How To Understand Your Costs And Key Health Insurance Terms

Key Health insurance terms, understanding your costs, PPO, HMO

The rising cost of healthcare makes insurance a necessity and not a luxury. If you still view it as an unnecessary expense, now is the time to rethink! Consider the uncertainty that the future holds and the possibility that you will suffer from a health condition that can potentially have debilitating impacts, especially from a financial perspective. However, health insurance can be confusing, especially if you are a first-time buyer. You must understand the costs involved, so you can ensure that it suits your current financial situation and future needs. With that, read on as we run down some of the most important health insurance terms to fully comprehend your costs. Check out the terms such as allowed amount, HMO, PPO, out-of-pocket maximum, deductible, etc.

Defining Cost-Related Health Insurance Terms

A healthy lifestyle is a financial investment. It is a way of being proactive and doing something to ensure a financially secure future. More than having a healthy lifestyle, however, you also need health insurance, which can provide a safety net. The benefits and conditions will differ from provider to provider. Nonetheless, by learning about the basic terms, it is easier to understand what you are getting into.

Let’s go through some of the insurance terms that can be confusing to most people.

1.    Allowed Amount 

 

It is the maximum payment an insurance plan will cover for healthcare services. Other terms are used, such as negotiated rate, payment allowance, and eligible expense. If the healthcare provider charges more than the allowed amount of the health insurance, you might need to settle the excess.

2.    Coinsurance

 
It refers to the amount that the insured must pay for claim coverage after meeting the deductible. For instance, let us say that your policy states that co-insurance is 20%. This means that you will pay 20% of the cost while the insurance company takes care of the other 80%.
 

3.    Copayment

 

A copayment is a fixed amount that you must pay for a healthcare service after the deductible. It is a form of cost-sharing in a health insurance plan. Because it is fixed, you will know in advance how much you will pay.

For instance, if the copayment is $20, it means that you will pay $20 when you visit a doctor and use your insurance under its terms.

4.    Deductible

 
Like coinsurance and copayment, a deductible is another type of cost sharing. It is the payment for a covered service before the insurance kicks in. For instance, if the deductible is $1,000 and the cost of the service is $2,000, you will first need to pay $1,000 before your health insurance settles the rest of the bill.

5.    Health Maintenance Organization (HMO)

If you are an HMO member, the insurance company pays for the agreed healthcare costs based on a network of facilities and professionals, which are called in-network providers.

6.    Medicare

A health insurance program of the U.S. government, covers people who are 65 years old and above, as well as younger patients who have end-stage renal disease and disabilities.

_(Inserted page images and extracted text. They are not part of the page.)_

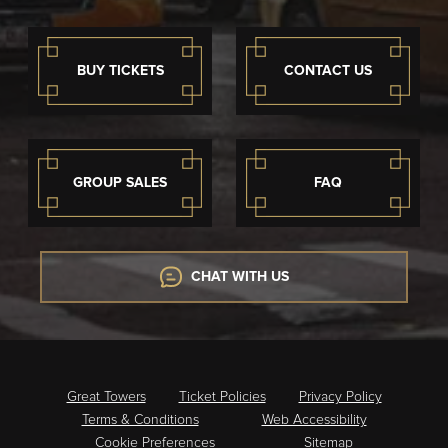
BUY TICKETS
CONTACT US
GROUP SALES
FAQ
CHAT WITH US
Great Towers
Ticket Policies
Privacy Policy
Terms & Conditions
Web Accessibility
Cookie Preferences
Sitemap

Medicare has four components:
  • Part A: A hospital insurance that includes in-home care, skilled nursing facility, and hospice.
  • Part B: Provides coverage for out-patient care, preventive screenings, doctor’s visits, and durable medical equipment
  • Part C: Also known as Medicare Advantage, it is an additional insurance option that covers both Parts A and B, as well as additional services, such as hearing, dental, and vision coverage.
  • Part D: Even if you are a healthy person, there might come a time when you will need prescription drugs for various health problems, and Part D can cover such.

7.    Network

 

It refers to a group of healthcare providers whom the insurance company has a contract with. It will include physicians, therapists, surgeons, laboratories, pharmacies, and hospitals. Reviewing the list is important so you will know where you can use your health insurance and maximize your coverage.

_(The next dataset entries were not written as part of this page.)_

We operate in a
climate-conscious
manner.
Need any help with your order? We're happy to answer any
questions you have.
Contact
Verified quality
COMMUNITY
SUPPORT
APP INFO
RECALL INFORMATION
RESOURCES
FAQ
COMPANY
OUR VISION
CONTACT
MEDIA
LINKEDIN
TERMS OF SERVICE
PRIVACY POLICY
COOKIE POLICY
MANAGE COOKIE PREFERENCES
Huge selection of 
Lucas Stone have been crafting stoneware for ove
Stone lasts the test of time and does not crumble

8.    Out-of-Pocket Maximum

 

Also called out-of-pocket limit, it refers to the maximum amount that you pay during the policy period, which is usually a year. After this, the insurance company will pay 100% of the remaining bill. It covers deductibles, coinsurance, and copay.

9.    Preferred Provider Organization (PPO)

Like HMO, PPO is also a healthcare plan with contracts to a network of healthcare providers. You can enjoy reduced rates when you work with these preferred providers. PPO is more expensive than HMO. Nonetheless, a PPO allows you to go outside of their network without a referral, but it could mean less coverage.
 

10. Premium

This is perhaps one of the most common insurance terms you will encounter. It is also for other types of insurance such as car insurance, property insurance, and life insurance. For example, if you buy life insurance for someone else, let’s say, your spouse, the premium is the amount that you will pay over a fixed period to ensure that the person is covered. It determines the cost of the insurance plan. It is the amount that you will pay monthly or annually, depending on the chosen plan.

PPO, key health insurance terms, understanding costs, HMO
Photo by Zhen Hu from Unsplash

Health insurance can be a financial savior during uncertain times. The choices abound, but it does not mean they are all the same. As you narrow down your options, take note of the cost involved and understand the terms mentioned above.